(Source material Opens)

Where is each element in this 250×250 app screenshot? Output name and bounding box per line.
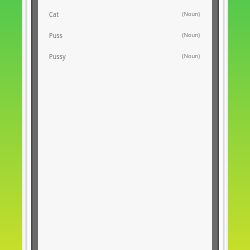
button[interactable]: Pussy: [49, 50, 200, 61]
staticText: (Noun): [182, 52, 200, 60]
staticText: (Noun): [182, 31, 200, 39]
staticText: (Noun): [182, 10, 200, 18]
staticText: Cat: [49, 10, 59, 18]
staticText: Pussy: [49, 52, 66, 60]
button[interactable]: Cat: [49, 8, 200, 19]
staticText: Puss: [49, 31, 63, 39]
button[interactable]: Puss: [49, 29, 200, 40]
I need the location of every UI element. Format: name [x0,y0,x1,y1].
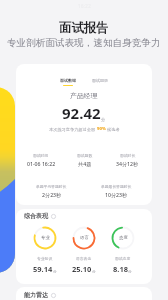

(Source material Closes)

*Your goal*.
An exact repetition of all the records above is required, excluding the pictures.

*Written response*.
Where is each element in this 250×250 app screenshot? Output name and bounding box per line.
button[interactable]: Pussy: [49, 50, 200, 61]
staticText: (Noun): [182, 52, 200, 60]
staticText: (Noun): [182, 31, 200, 39]
staticText: (Noun): [182, 10, 200, 18]
staticText: Cat: [49, 10, 59, 18]
staticText: Pussy: [49, 52, 66, 60]
button[interactable]: Cat: [49, 8, 200, 19]
staticText: Puss: [49, 31, 63, 39]
button[interactable]: Puss: [49, 29, 200, 40]
I need the location of every UI element. Format: name [x0,y0,x1,y1].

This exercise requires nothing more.